那嬷嬷的声音带着一丝不甚明显的自豪:“我儿子说啊,
他跟隔壁老周家的闺女好上啦!哎呦!可把我高兴坏了。”
另外一个嬷嬷的声音带着少许诧异:“哦?那不是正合了你的意,你之前不是还跟我说你正愁着你儿子没有喜欢的姑娘吗?这下你也不用愁了。那姑娘怎么样?”
“要说相貌,
自然是配不上我儿子的,但那模样看着是个能生的,其他先不提,
要能给我生个大白孙子,
那也值得了!”
“哎呦!看把你乐的,你还没上门提亲呢,你就想要大白孙子了?”
“我怎么就不能先想我的大白孙子了?我虽是还没去提亲,
可我儿子都收到那闺女给的定情信物了,
你说这是不是说她非我儿子不可?”
“是是是,
看把你乐的......”
嬷嬷们后面又说了些什么,舒清晚没听多少进去,
但嬷嬷们这最后一句话裏的几个字眼,却听得舒清晚心裏微微一动。
她暗自想道,原来喜欢一个人,是要给她一个定情信物的,这才能表示自己喜欢她。
要说喜欢,除了张嬷嬷,她首先想到的人就是阮连衣,可她们相处这么久时间以来,她却从来没有送过阮连衣什么东西。
这样想着,舒清晚很快就坐不住了。
她三两下将盆子裏的衣服漂洗干凈,就捞起晾晒,然后将自己锁在房间裏好几个小时,满脑袋想的都是,自己要送一个什么礼物给阮连衣。
但想到最后,她才想起一个重要的事情来。
下午那嬷嬷说的是,一个女子喜欢一个男子,才送出定情信物,可一个女子喜欢另外一个女子,能不能送出定情信物呢?

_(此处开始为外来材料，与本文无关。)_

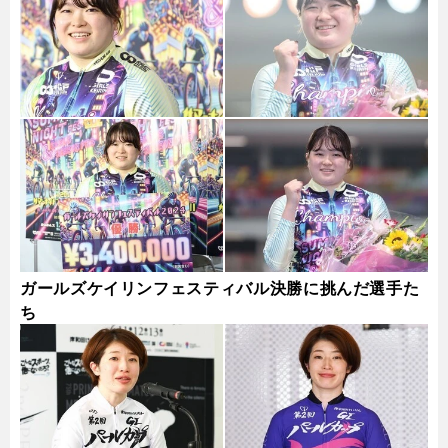
ガールズケイリンフェスティバル決勝に挑んだ選手た
ち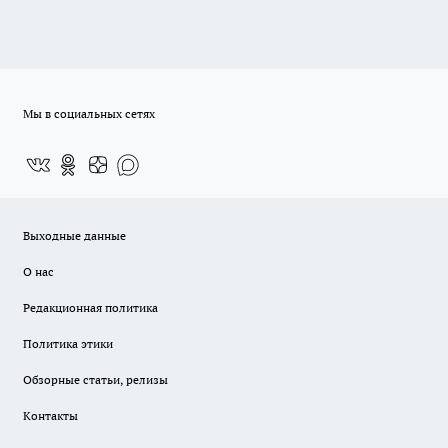
Мы в социальных сетях
Выходные данные
О нас
Редакционная политика
Политика этики
Обзорные статьи, релизы
Контакты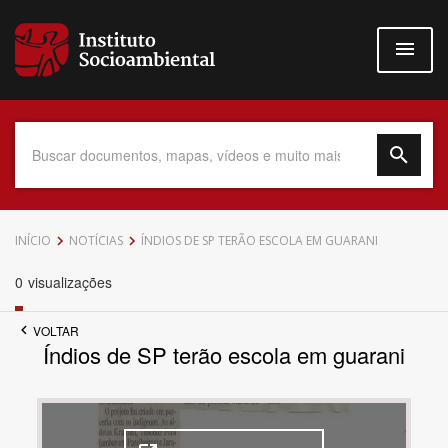
Pular
para
o
conteúdo
principal
Data do Documento
INÍCIO
NOTÍCIAS
ÍNDIOS DE SP TERÃO ESCOLA EM GUARANI
0
visualizações
VOLTAR
Até
Índios de SP terão escola em guarani
Povo Indígena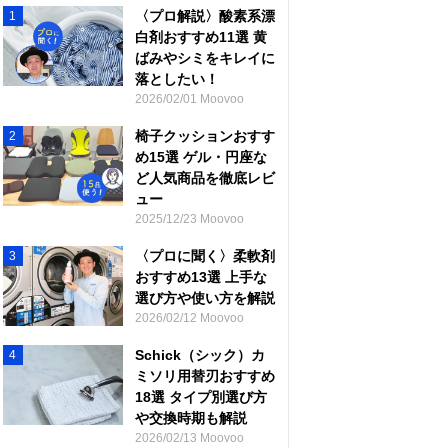
〈プロ解説〉酸素系漂
1
白剤おすすめ11選 黄
ばみやシミをキレイに
落としたい！
2026/02/01 Moovoo
椅子クッションおすす
2
め15選 ゲル・円座な
ど人気商品を徹底レビ
ュー
2025/12/23 Moovoo
〈プロに聞く〉柔軟剤
3
おすすめ13選 上手な
選び方や使い方を解説
2026/02/12 Moovoo
Schick（シック）カ
4
ミソリ用替刃おすすめ
18選 タイプ別選び方
や交換時期も解説
2026/02/13 Moovoo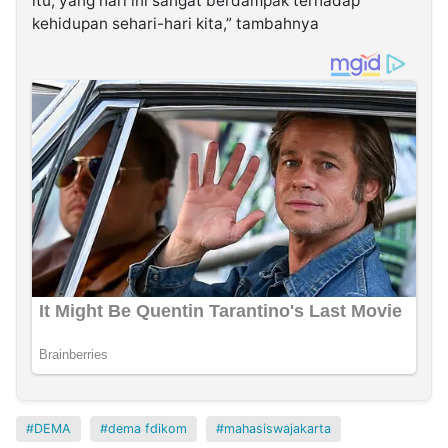
itu, yang hari ini sangat berdampak terhadap
kehidupan sehari-hari kita,” tambahnya
DEMA
dema fdikom
mahasiswajakarta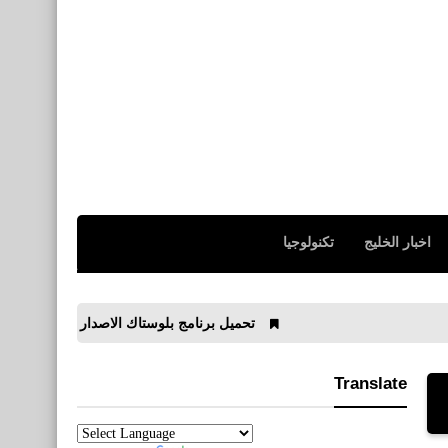
اخبار الخليج
تكنولوجيا
تحميل برنامج بلوستاك الاصدار الاحدث 4 BlueStacks
Translate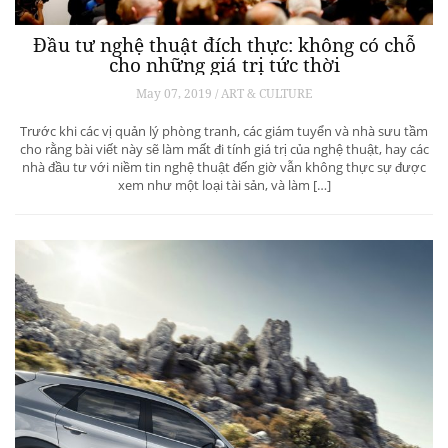
Đầu tư nghệ thuật đích thực: không có chỗ
cho những giá trị tức thời
May 07, 2019 / ART & CULTURE
Trước khi các vị quản lý phòng tranh, các giám tuyển và nhà sưu tầm
cho rằng bài viết này sẽ làm mất đi tính giá trị của nghệ thuật, hay các
nhà đầu tư với niềm tin nghệ thuật đến giờ vẫn không thực sự được
xem như một loại tài sản, và làm […]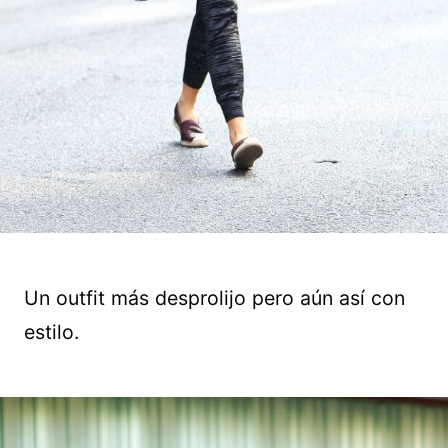
Un outfit más desprolijo pero aún así con
estilo.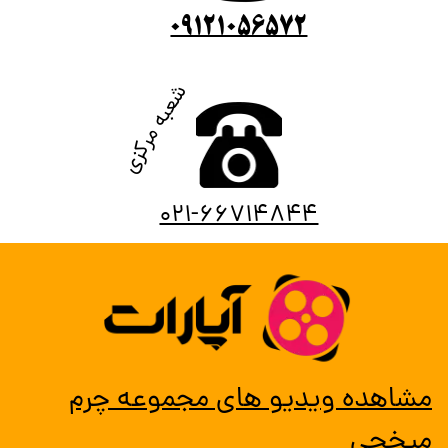
09121056572
شعبه مرکزی
​​۰۲۱-۶۶۷۱۴۸۴۴
مشاهده ویدیو های مجموعه چرم
میخچی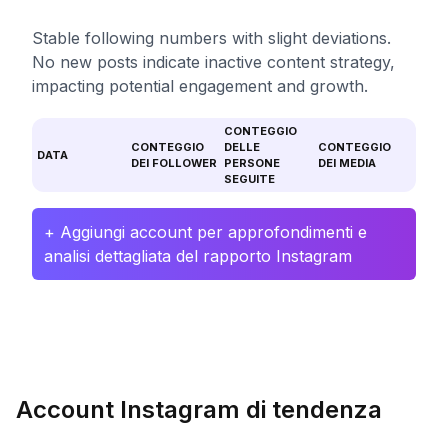
Stable following numbers with slight deviations.
No new posts indicate inactive content strategy,
impacting potential engagement and growth.
CONTEGGIO
CONTEGGIO
DELLE
CONTEGGIO
DATA
DEI FOLLOWER
PERSONE
DEI MEDIA
SEGUITE
+ Aggiungi account per approfondimenti e
analisi dettagliata del rapporto Instagram
Account Instagram di tendenza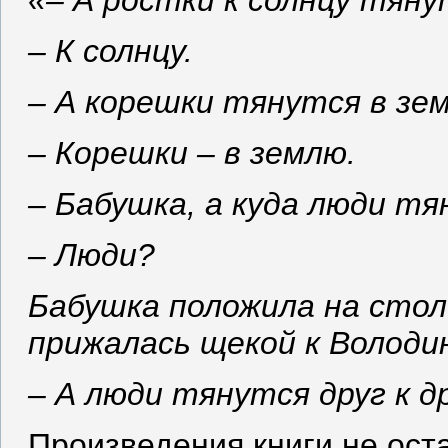
«– А ростки к солнцу тян
– К солнцу.
– А корешки тянутся в зе
– Корешки – в землю.
– Бабушка, а куда люди т
– Люди?
Бабушка положила на сто
прижалась щекой к Володи
– А люди тянутся друг к д
Произведения книги не ост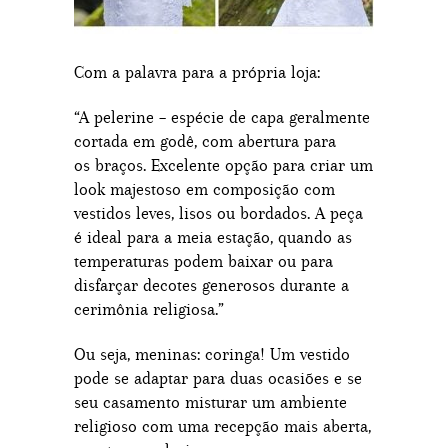
Com a palavra para a própria loja:
“A pelerine – espécie de capa geralmente
cortada em godê, com abertura para
os braços. Excelente opção para criar um
look majestoso em composição com
vestidos leves, lisos ou bordados. A peça
é ideal para a meia estação, quando as
temperaturas podem baixar ou para
disfarçar decotes generosos durante a
cerimônia religiosa.”
Ou seja, meninas: coringa! Um vestido
pode se adaptar para duas ocasiões e se
seu casamento misturar um ambiente
religioso com uma recepção mais aberta,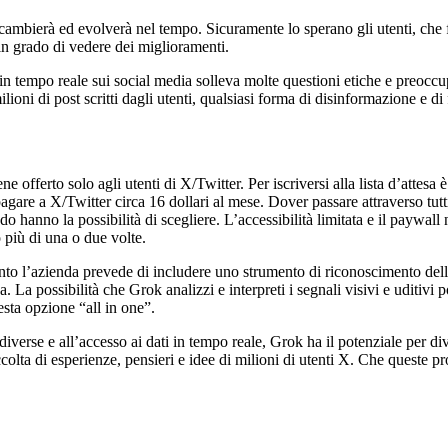
ok cambierà ed evolverà nel tempo. Sicuramente lo sperano gli utenti, ch
 grado di vedere dei miglioramenti.
i in tempo reale sui social media solleva molte questioni etiche e preoccu
ioni di post scritti dagli utenti, qualsiasi forma di disinformazione e d
ne offerto solo agli utenti di X/Twitter. Per iscriversi alla lista d’atte
 pagare a X/Twitter circa 16 dollari al mese. Dover passare attraverso tu
anno la possibilità di scegliere. L’accessibilità limitata e il paywall 
 più di una o due volte.
anto l’azienda prevede di includere uno strumento di riconoscimento dell
. La possibilità che Grok analizzi e interpreti i segnali visivi e uditivi
esta opzione “all in one”.
e diverse e all’accesso ai dati in tempo reale, Grok ha il potenziale per 
ccolta di esperienze, pensieri e idee di milioni di utenti X. Che queste pr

是的,在她拜入玄清门下之前,她就已经知道阮连衣是一个女子。
舒清晚是那段经常陪伴阮连衣练剑的时间裏知道的,那时她虽满心喜欢阮连衣,恨不得时时刻刻和她待在一起,但心裏却也知道男女终究是“授受不亲”的。
虽然阮连衣还小,但舒清晚始终以为她是一个如假包换的男子,所以不敢太过亲近,她骨子裏根深蒂固的思想,是无法让她坦然接受与阮连衣的肢体接触。
她虽只是一个丫鬟不如的庶出小姐,但张嬷嬷从小也教过她女子该遵守的基本礼仪。
所以当阮连衣有时遇到高兴的事情,大大咧咧地冲过去抱住她笑时,她的心裏是既高兴又带着抗拒的。
直到有一日,她们在郊外遇到了雨,阮连衣拉着她躲在大石头下,真相才被这无边的雨冲洗了出来。
当然,并不是她自己暗自发现的,而是阮连衣主动告诉她的,但其实不管阮连衣是否主动告诉她,所有会发生的事情已经在她第一眼见到阮连衣的时候便已註定。
依稀记得当时的雨越下越大,但石头下的位置有限,两人只能紧紧地挨在一起才能避开雨幕。
舒清晚虽然很想靠在阮连衣的怀裏躲雨,但脑海裏却时刻谨记张嬷嬷说的“不能与男子太过亲近”,所以她就悄无声息地往旁边的位置挪了挪,然后肩膀的一边便露在雨帘下,被淋了个刚好。
她的小动作很快引起阮连衣的註意,阮连衣不由分说地又把她拉了过来,然后紧紧地按在怀裏,说了一句:“你怕什么呀?我又不会吃了你,你怎的离我那么远?”
舒清晚的耳尖微微透红,但她抿嘴不言,趁阮连衣没註意,又小心翼翼地拉开一点距离。
阮连衣不等她拉开多少,又伸手把她拽了过来。
两人像是过家家一般,拉来躲去好几次,直到舒清晚的心跳都被这几次不轻不重的力道逼得快了一些,她才红着脸小声地倒出实情:“张嬷嬷说了,女子不可与男子靠地太近......”
阮连衣起初并没有听明白话裏的意思,她眨了眨眼睛,然后才反应过来,接着“噗嗤”一声,丝毫不给面子地笑了。